Marks will be given as follows.
- 3 marks will be given for a good range of additional or improved features (> 3), or advanced task (see below).
- 2 marks will be given for a completed analysis with some extra features.
- 1 mark will be given for a full attempt.
This exercise must be demonstrated by Week 19's lab.

### Advanced tasks:

- You could try predicting the precise age with a regression model (the age is in the json metadata). See: https://dl.acm.org/citation.cfm?id=2107651.
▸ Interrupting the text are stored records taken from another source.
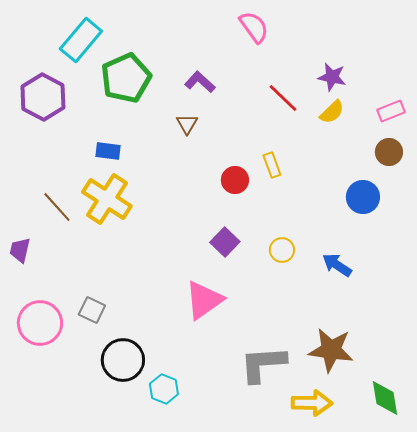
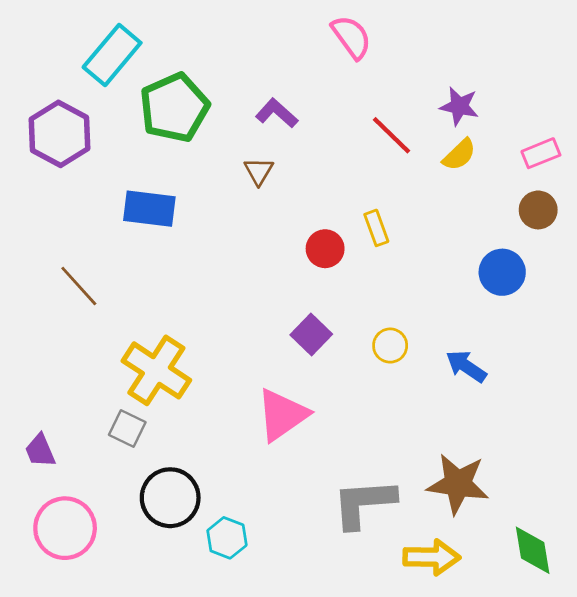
blue rectangle: (108, 151) -> (149, 209), size x1.5
yellow cross: (107, 199) -> (156, 370), moved
purple trapezoid: (20, 250) -> (40, 451), moved, turned -36
pink circle: (40, 323) -> (65, 528), moved

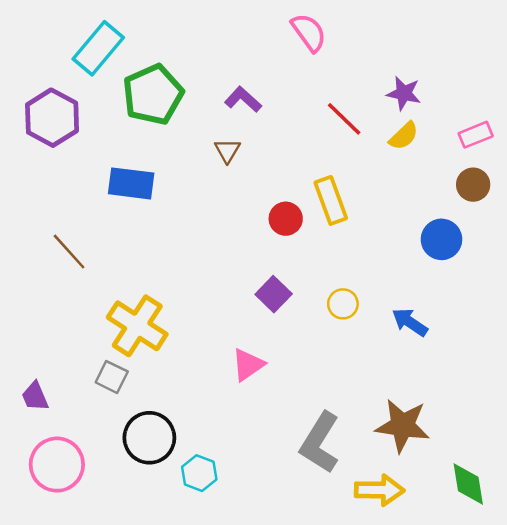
yellow rectangle: (376, 228) -> (331, 200), size x1.5
pink triangle: (282, 415) -> (248, 365), size x0.7
gray L-shape: (364, 503) -> (320, 443), turned -54

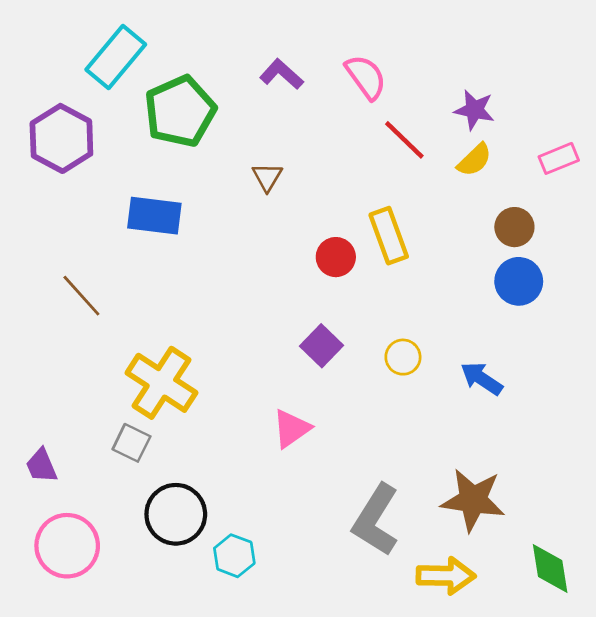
pink semicircle: (309, 32) -> (366, 77), moved
purple L-shape: (243, 99) -> (282, 74), moved
brown circle: (473, 185) -> (514, 227), moved

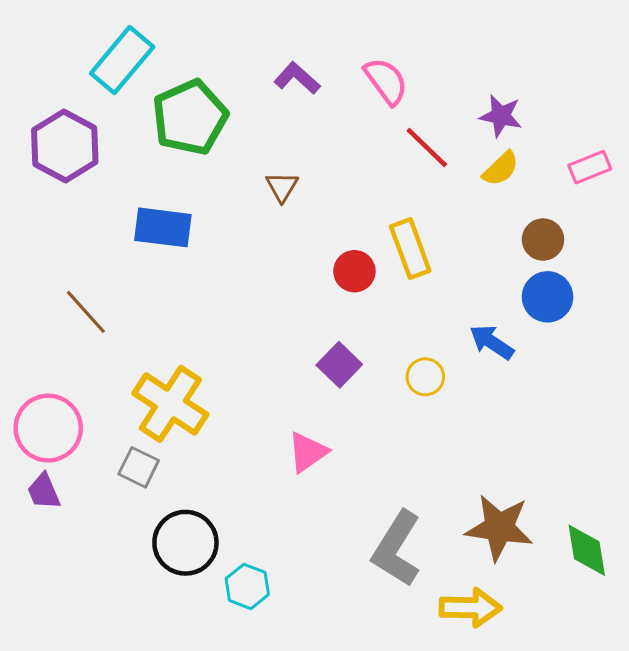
blue arrow: (482, 379) -> (492, 342), moved
pink circle: (67, 546) -> (48, 428), moved
green diamond: (550, 569) -> (587, 550), moved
- Or you could try predicting age and gender together, either mutli-class pairs, or through a classification tree, e.g. predict gender first, then narrowing age ranges.
- Next week we'll be looking at indidual Tweets as "documents" or instances. You can try this now: change the json processor to create Documents for each Tweet, you can predict Gender or age based on a single Tweet, or Author (e.g. using Handle as the label). I suggest reducing the number of Authors to 10-20 if trying authorship attribution. With short tweets, it is probably better to binarise count features.